Sei que estás em festa, pá. Fico contente!
E enquanto estou ausente, guarda um cravo para mim.

Eu queria estar na festa, pá. Com a tua gente.
E colher pessoalmente, uma flor no teu jardim.
 

sexta-feira, 22 de março de 2019

Sobre um futuro mais promissor da CPLP

A propósito da comemoração do seu 39º aniversário, a última edição do Jornal de Letras dedica um alargado espaço à CPLP (Comunidade dos Países de Língua Portuguesa), uma organização internacional criada no dia 17 de Julho de 1996 que integra os países lusófonos. O seu principal objectivo é o aprofundamento da amizade mútua e da cooperação entre os seus membros e, como o seu nome indica, a língua portuguesa é o elemento essencial dessa comunidade que visa congregar afectos e interesses.
Jorge Carlos Fonseca, o Presidente da República de Cabo Verde e que actualmente preside à CPLP, assina nessa edição um texto muito optimista sobre as perspectivas de evolução da organização e da língua portuguesa.
Porém, apesar de levar mais de vinte anos de vida, a CPLP ainda não conseguiu afirmar-se internacionalmente, sobretudo no que respeita ao reconhecimento do português como língua de trabalho nas Nações Unidas e em outras organizações internacionais. Por outro lado, também a cooperação entre os diversos membros da CPLP, que é um ponto importante dos seus estatutos, tem estado muito abaixo do que é desejável.
Com os traumas de um passado colonial e em alguns casos de guerra cada vez mais distantes, o futuro da CPLP é agora mais promissor, pois começam a ser melhor compreendidas as vantagens de uma cooperação que pode beneficiar os seus povos. A recepção feita recentemente em Angola ao Presidente da República Portuguesa ou a pronta solidariedade portuguesa para com a tragédia que passou por Moçambique, são apenas dois exemplos da amizade entre os povos lusófonos e que mostram o potencial de cooperação que está por concretizar. A maré é agora mais favorável do que antes e o Presidente Jorge Carlos Fonseca é um excelente timoneiro para conduzir essa nau que é a CPLP.

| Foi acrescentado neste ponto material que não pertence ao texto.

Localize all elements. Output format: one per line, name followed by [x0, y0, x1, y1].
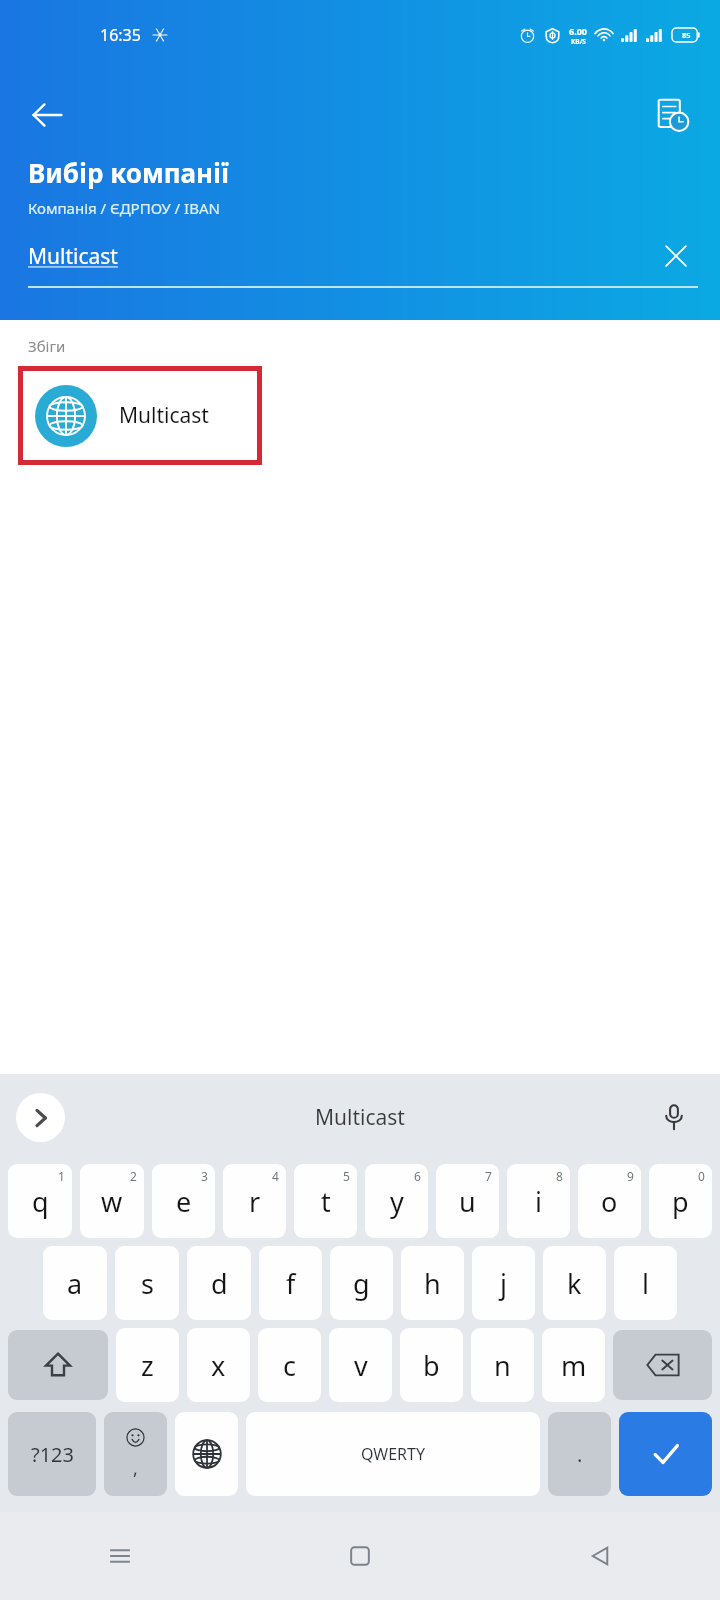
staticText: o	[601, 1183, 618, 1220]
button[interactable]: a	[43, 1246, 107, 1320]
button[interactable]: ?123	[8, 1412, 96, 1496]
button[interactable]: Back	[480, 1512, 720, 1600]
staticText: f	[286, 1265, 296, 1302]
staticText: Multicast	[28, 242, 118, 271]
staticText: e	[176, 1183, 192, 1220]
staticText: 16:35	[100, 24, 141, 46]
staticText: 5	[343, 1168, 350, 1184]
staticText: w	[101, 1183, 123, 1220]
staticText: ,	[133, 1456, 138, 1481]
staticText: Вибір компанії	[28, 155, 229, 190]
staticText: 85	[682, 30, 691, 40]
button[interactable]: f	[259, 1246, 322, 1320]
staticText: KB/S	[571, 37, 586, 46]
staticText: Компанія / ЄДРПОУ / IBAN	[28, 198, 220, 218]
staticText: j	[500, 1265, 507, 1302]
staticText: u	[459, 1183, 476, 1220]
staticText: d	[211, 1265, 228, 1302]
button[interactable]: v	[329, 1328, 392, 1402]
button[interactable]: Shift	[8, 1330, 108, 1400]
staticText: 1	[58, 1168, 65, 1184]
staticText: 7	[485, 1168, 492, 1184]
staticText: v	[354, 1347, 368, 1384]
button[interactable]: c	[258, 1328, 321, 1402]
button[interactable]: u	[436, 1164, 499, 1238]
button[interactable]: s	[115, 1246, 179, 1320]
button[interactable]: j	[472, 1246, 535, 1320]
button[interactable]: k	[543, 1246, 606, 1320]
staticText: a	[67, 1265, 83, 1302]
button[interactable]: Emoji and comma	[104, 1412, 167, 1496]
staticText: x	[211, 1347, 226, 1384]
staticText: n	[494, 1347, 511, 1384]
staticText: 8	[556, 1168, 563, 1184]
staticText: s	[141, 1265, 154, 1302]
staticText: g	[353, 1265, 370, 1302]
staticText: b	[423, 1347, 440, 1384]
staticText: 0	[698, 1168, 705, 1184]
button[interactable]: x	[187, 1328, 250, 1402]
button[interactable]: y	[365, 1164, 428, 1238]
staticText: 6	[414, 1168, 421, 1184]
button[interactable]: Backspace	[613, 1330, 712, 1400]
button[interactable]: q	[8, 1164, 72, 1238]
button[interactable]: n	[471, 1328, 534, 1402]
button[interactable]: Multicast	[315, 1103, 405, 1132]
button[interactable]: g	[330, 1246, 393, 1320]
button[interactable]: b	[400, 1328, 463, 1402]
button[interactable]: h	[401, 1246, 464, 1320]
button[interactable]: l	[614, 1246, 677, 1320]
staticText: 3	[201, 1168, 208, 1184]
button[interactable]: o	[578, 1164, 641, 1238]
button[interactable]: Done	[619, 1412, 712, 1496]
staticText: .	[577, 1441, 583, 1468]
staticText: 6.00	[569, 25, 587, 37]
staticText: 4	[272, 1168, 279, 1184]
button[interactable]: Recents	[0, 1512, 240, 1600]
staticText: q	[32, 1183, 49, 1220]
button[interactable]: z	[116, 1328, 179, 1402]
staticText: p	[672, 1183, 689, 1220]
button[interactable]: Back	[20, 88, 74, 142]
button[interactable]: p	[649, 1164, 712, 1238]
staticText: h	[424, 1265, 441, 1302]
button[interactable]: Clear text	[654, 234, 698, 278]
button[interactable]: Multicast	[23, 371, 257, 460]
button[interactable]: Expand	[16, 1093, 65, 1142]
staticText: 2	[130, 1168, 137, 1184]
staticText: Multicast	[119, 401, 209, 430]
button[interactable]: w	[80, 1164, 144, 1238]
button[interactable]: t	[294, 1164, 357, 1238]
staticText: i	[535, 1183, 542, 1220]
staticText: y	[390, 1183, 404, 1220]
staticText: t	[321, 1183, 331, 1220]
button[interactable]: Voice input	[652, 1095, 696, 1139]
button[interactable]: r	[223, 1164, 286, 1238]
button[interactable]: Home	[240, 1512, 480, 1600]
staticText: l	[642, 1265, 649, 1302]
button[interactable]: i	[507, 1164, 570, 1238]
staticText: z	[141, 1347, 154, 1384]
button[interactable]: d	[187, 1246, 251, 1320]
staticText: m	[561, 1347, 587, 1384]
staticText: 9	[627, 1168, 634, 1184]
button[interactable]: History	[646, 88, 700, 142]
button[interactable]: m	[542, 1328, 605, 1402]
button[interactable]: QWERTY	[246, 1412, 540, 1496]
button[interactable]: e	[152, 1164, 215, 1238]
staticText: Збіги	[28, 336, 66, 356]
staticText: QWERTY	[361, 1443, 426, 1465]
button[interactable]: Change language	[175, 1412, 238, 1496]
staticText: k	[567, 1265, 582, 1302]
staticText: ?123	[31, 1441, 74, 1468]
button[interactable]: .	[548, 1412, 611, 1496]
staticText: r	[249, 1183, 261, 1220]
staticText: c	[283, 1347, 296, 1384]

domingo, 25 de novembro de 2018

Uma visita de grande sucesso político

A visita oficial de três dias do Presidente João Lourenço a Portugal foi um acontecimento político muito importante para as relações entre Portugal e Angola, pois traduziu-se numa permanente manifestação de cumplicidades e de afectos entre os presidentes de Portugal e de Angola e, por essa via, entre o povo angolano e o povo português.  
Os ares frios e distantes dos tempos do  ex-presidente José Eduardo dos Santos, já fazem parte do passado. João Lourenço veio trazer-nos uma nova Angola e os portugueses perceberam e estão a aplaudir a mudança que está a acontecer no país, que também está a melhorar a sua imagem no mundo. Com a sua coragem, o seu sorriso e o seu discurso, João Lourenço conquistou a simpatia dos portugueses e, tendo aludido à anormalidade de terem decorrido nove anos sem que o chefe de Estado angolano tivesse visitado Portugal, afirmou que “os amigos querem-se juntos”. Nas relações entre Angola e Portugal, não se pode falar apenas em interesses como acontece nas relações internacionais, porque para além dos interesses há afectos, há história, há cultura e há um conhecimento recíproco.
A economia e o investimento estiveram no centro das conversações. Naturalmente. De facto, Portugal e Angola perceberam que precisam ambos do outro e que os seus interesses são compatíveis e complementares. Porém, para lá de uma dúzia de acordos de cooperação que foram assinados, o discurso de João Lourenço não se poupou nas palavras e falou de corrupção, nepotismo, bajulação e impunidade, porque a nova Angola exige uma nova atitude do poder. Disse que quando se propôs combater a corrupção em Angola já sabia que estava a mexer num “ninho de marimbondos”. A metáfora da destruição do ninho de marimbondos agradou aos portugueses e o Jornal de Angola registou-a para a posteridade.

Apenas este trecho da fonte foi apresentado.